Define a String enum conforming to Keyword to create your own parsable types. Use aliases to declare synonyms (useful for singular/plural forms):

import ObjectParsing

enum BreakfastItem: String, Keyword {
    case waffles
    case eggs

    var aliases: [String] {
        switch self {
        case .waffles: return ["waffle"]
        case .eggs: return ["egg"]
        }
    }
}

@ParsableObject(keywordTypes: [BreakfastItem.self])
struct BreakfastOrder {
    let quantity: Int?
    let item: BreakfastItem
}

let order: BreakfastOrder = try "2 waffles".parseObject()
// order.quantity → 2
// order.item → .waffles

Keywords support multi-word phrases and are matched case-insensitively.

Array Parsing

Array properties will collect all matching values from the input:

import ObjectParsing

@ParsableObject
struct AverageList {
    let numbers: [Int]
    let average: Float
}

let list: AverageList = try "The average of 1, 2, and 4 is 2.3333333333".parseObject()
// list.numbers → [1, 2, 4]
// list.average → 2.3333333333

Parsable Data Types

ObjectParsing can parse a wide range of data types out-of-the-box.

Foundation Types

Int, Double, Decimal, Float, Bool, Date, DateInterval, URL

Measurement Types

Foundation's Measurement types (with convenient type aliases):

Distance, Length, Mass, Speed, Temperature, Area, Volume, Pressure, Energy, Power, Frequency, Angle, FileSize, Time

import ObjectParsing

@ParsableObject
struct RunLog {
    var distance: Distance
    var time: Time
}

let runLog: RunLog = try "I ran 5 km in 25 minutes".parseObject()

Higher-Order Primitives

TypeExamplesNotes
Money"100 USD", "€200"Amount, currency code & name
Flight"QF2", "qf 33"Requires keywordTypes: [Airline.self]
Airline"Qantas", "QF"79 airlines with code & name aliases
FlightDestination"SYD", "London"Resolves to airports with coordinates
GeoSpot"Paris", "Tokyo"Name, coordinates & timezone
IPAddress"192.168.1.1", "8.8.8.8:53"IPv4 with optional port
DigitalContact"john@example.com", "@handle"Email or social handle
TagSet"#swift #ios"Set of hashtag strings
Timecode"1:23:45", "45:30"HH:MM:SS or MM:SS
UnixTimestamp"1633024800"Auto-detects seconds vs milliseconds
Percentage"75%"Decimal percentage value
WeatherParameter"temperature", "feels like"22 weather metrics

Parsing Objects using only SoulverCore

You may prefer to skip this package and use SoulverCore directly to parse objects with ObjectParser.
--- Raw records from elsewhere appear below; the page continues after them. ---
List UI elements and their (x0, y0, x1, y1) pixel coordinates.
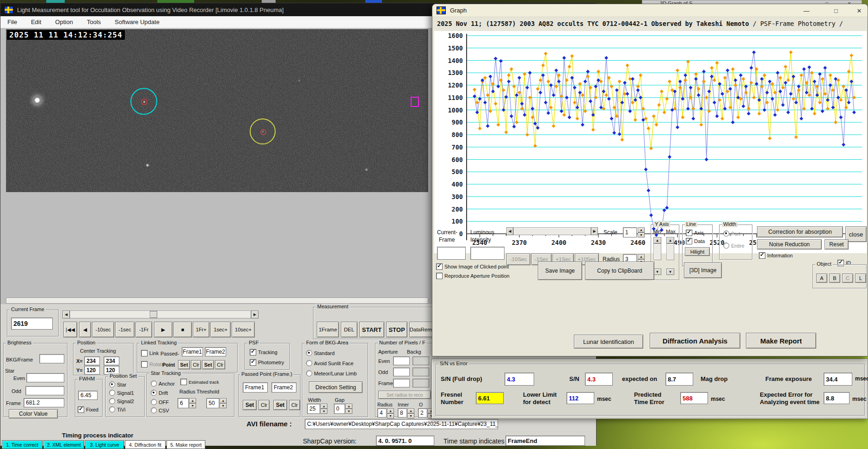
video-frame[interactable]: 2025 11 11 14:12:34:254 (6, 29, 428, 192)
ymax-up-icon[interactable]: ▲ (666, 237, 674, 243)
chart-scroll-left-icon[interactable]: ◀ (506, 227, 513, 235)
psf-tracking-checkbox[interactable]: Tracking (250, 349, 277, 355)
spin-down-icon[interactable]: ▼ (407, 413, 414, 418)
ymin-track[interactable] (653, 243, 661, 260)
menu-item-option[interactable]: Option (48, 19, 80, 25)
star-even-field[interactable] (26, 373, 64, 382)
copy-clipboard-button[interactable]: Copy to ClipBoard (585, 262, 654, 280)
menu-item-file[interactable]: File (0, 19, 24, 25)
transport-button-5[interactable]: ▶ (154, 322, 172, 337)
estimated-track-checkbox[interactable]: Estimated track (180, 379, 219, 385)
spin-down-icon[interactable]: ▼ (387, 413, 394, 418)
radio-off[interactable]: OFF (151, 399, 169, 405)
passed-frame2-field[interactable]: Frame2 (271, 382, 296, 393)
radio-signal1[interactable]: Signal1 (109, 390, 134, 396)
linked-set2-button[interactable]: Set (202, 360, 214, 369)
luminous-intensity-field[interactable] (470, 247, 505, 260)
passed-set2-button[interactable]: Set (273, 400, 287, 410)
transport-button-9[interactable]: 10sec+ (232, 322, 255, 337)
color-value-button[interactable]: Color Value (9, 409, 58, 418)
rotate-checkbox[interactable]: Rotate (141, 361, 164, 368)
minimize-icon[interactable]: — (799, 5, 814, 16)
ymax-track[interactable] (666, 243, 674, 260)
transport-button-1[interactable]: ◀ (79, 322, 91, 337)
menu-item-tools[interactable]: Tools (80, 19, 108, 25)
radio-standard[interactable]: Standard (306, 350, 335, 356)
bkg-frame-field[interactable] (39, 354, 64, 363)
timing-tab-2[interactable]: 2. XML element (43, 440, 84, 449)
star-odd-field[interactable] (25, 386, 64, 395)
y-center-field[interactable]: 120 (84, 366, 100, 374)
x-tracking-field[interactable]: 234 (104, 356, 119, 365)
step--10sec-button[interactable]: -10Sec (506, 253, 530, 265)
direction-setting-button[interactable]: Direction Setting (309, 381, 363, 393)
tracking-aperture-yellow[interactable] (250, 118, 276, 144)
predicted-error-field[interactable]: 588 (680, 392, 708, 404)
pixels-even-bkg-field[interactable] (412, 356, 429, 365)
object-l-button[interactable]: L (855, 274, 866, 283)
object-a-button[interactable]: A (816, 274, 827, 283)
scroll-right-icon[interactable]: ▶ (251, 311, 259, 318)
expected-error-field[interactable]: 8.8 (824, 392, 850, 404)
radio-avoid-sunlit[interactable]: Avoid Sunlit Face (306, 360, 353, 366)
light-curve-plot[interactable]: 0100200300400500600700800900100011001200… (434, 31, 867, 253)
spin-up-icon[interactable]: ▲ (387, 408, 394, 413)
radio-csv[interactable]: CSV (151, 407, 169, 413)
aperture-radius-field[interactable]: 4 (377, 408, 387, 418)
radio-entire[interactable]: Entire (723, 243, 745, 249)
line-data-checkbox[interactable]: Data (686, 238, 705, 244)
frame-exposure-field[interactable]: 34.4 (824, 373, 852, 386)
radio-drift[interactable]: Drift (151, 390, 168, 396)
current-frame-field[interactable]: 2619 (11, 318, 53, 330)
bkg-width-field[interactable]: 25 (307, 404, 320, 414)
ymax-down-icon[interactable]: ▼ (666, 268, 674, 275)
diffraction-analysis-button[interactable]: Diffraction Analysis (650, 333, 740, 349)
noise-reduction-button[interactable]: Noise Reduction (757, 239, 822, 249)
spin-up-icon[interactable]: ▲ (220, 398, 227, 403)
lunar-identification-button[interactable]: Lunar Identification (574, 335, 643, 349)
ymin-up-icon[interactable]: ▲ (653, 237, 661, 243)
transport-button-3[interactable]: -1sec (115, 322, 135, 337)
radio-part[interactable]: Part (723, 231, 740, 237)
timing-tab-4[interactable]: 4. Diffraction fit (125, 440, 166, 449)
set-radius-button[interactable]: Set radius to reco (378, 391, 431, 399)
frame-brightness-field[interactable]: 681.2 (24, 398, 64, 407)
sn-full-field[interactable]: 4.3 (505, 373, 534, 386)
transport-button-2[interactable]: -10sec (92, 322, 114, 337)
radio-anchor[interactable]: Anchor (151, 380, 175, 387)
passed-set1-button[interactable]: Set (243, 400, 257, 410)
linked-set1-button[interactable]: Set (178, 360, 190, 369)
object-c-button[interactable]: C (842, 274, 853, 283)
light-curve-chart[interactable]: 0100200300400500600700800900100011001200… (434, 31, 867, 253)
fwhm-fixed-checkbox[interactable]: Fixed (78, 406, 98, 413)
menu-item-software-update[interactable]: Software Update (108, 19, 166, 25)
linked-frame1-box[interactable]: Frame1 (182, 347, 203, 356)
passed-clr1-button[interactable]: Clr (259, 400, 270, 410)
reproduce-aperture-checkbox[interactable]: Reproduce Aperture Position (436, 273, 510, 279)
bkg-gap-field[interactable]: 0 (334, 404, 345, 414)
timing-tab-3[interactable]: 3. Light curve (85, 440, 124, 449)
measurement-stop-button[interactable]: STOP (386, 322, 407, 337)
transport-button-7[interactable]: 1Fr+ (193, 322, 209, 337)
expected-field[interactable]: 8.7 (665, 373, 693, 386)
pixels-odd-bkg-field[interactable] (412, 368, 429, 376)
show-image-checkbox[interactable]: Show Image of Clicked point (436, 263, 509, 270)
timestamp-mode-field[interactable]: FrameEnd (505, 436, 585, 446)
save-image-button[interactable]: Save Image (538, 262, 582, 280)
object-b-button[interactable]: B (829, 274, 840, 283)
image-3d-button[interactable]: [3D] Image (684, 262, 722, 278)
spin-down-icon[interactable]: ▼ (189, 403, 196, 408)
spin-up-icon[interactable]: ▲ (407, 408, 414, 413)
information-checkbox[interactable]: Information (759, 252, 793, 259)
spin-down-icon[interactable]: ▼ (220, 403, 227, 408)
correction-absorption-button[interactable]: Correction for absorption (757, 226, 843, 237)
gcurrent-frame-field[interactable] (437, 247, 466, 260)
radio-tivi[interactable]: TiVi (109, 406, 125, 412)
spin-up-icon[interactable]: ▲ (320, 404, 327, 409)
linked-clr1-button[interactable]: Clr (191, 360, 201, 369)
frame-scrollbar-thumb[interactable] (150, 311, 157, 318)
timing-tab-5[interactable]: 5. Make report (166, 440, 205, 449)
chart-scroll-right-icon[interactable]: ▶ (591, 227, 598, 235)
spin-up-icon[interactable]: ▲ (345, 404, 352, 409)
sharpcap-version-field[interactable]: 4. 0. 9571. 0 (376, 436, 434, 446)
You won't get the convenience macro (@ParsableObject), but this avoids importing Swift Syntax — which is required by any package that uses macros.

Conform your types to ParsableObject and use ObjectParser directly:

import SoulverCore

struct SalesRecord: ParsableObject {
    let quantity: Int
    let date: Date

    init(from parser: ObjectParser) throws {
        self.quantity = try parser.scan(.number)
        self.date = try parser.scan(.date)
    }
}

let record: SalesRecord = try "We sold 130 copies yesterday".parseObject()
// record.quantity → 130
// record.date → yesterday's date

See the ObjectParser documentation for more details.

Sample App

A sample Mac app demonstrating how to parse natural language flight queries, weather queries, currency conversions, and time zones is included in the Demo App folder.

  • DateParsing — natural language date parsing with SoulverCore
  • StringParsing — declarative data point extraction from strings with SoulverCore

Licence

SoulverCore is a commercially licensable, closed-source Swift framework. The standard licensing terms of SoulverCore do apply for its use in object parsing (see SoulverCore Licence). For personal (non-commercial) projects, you do not need a licence. So go ahead and use this great library in your personal projects!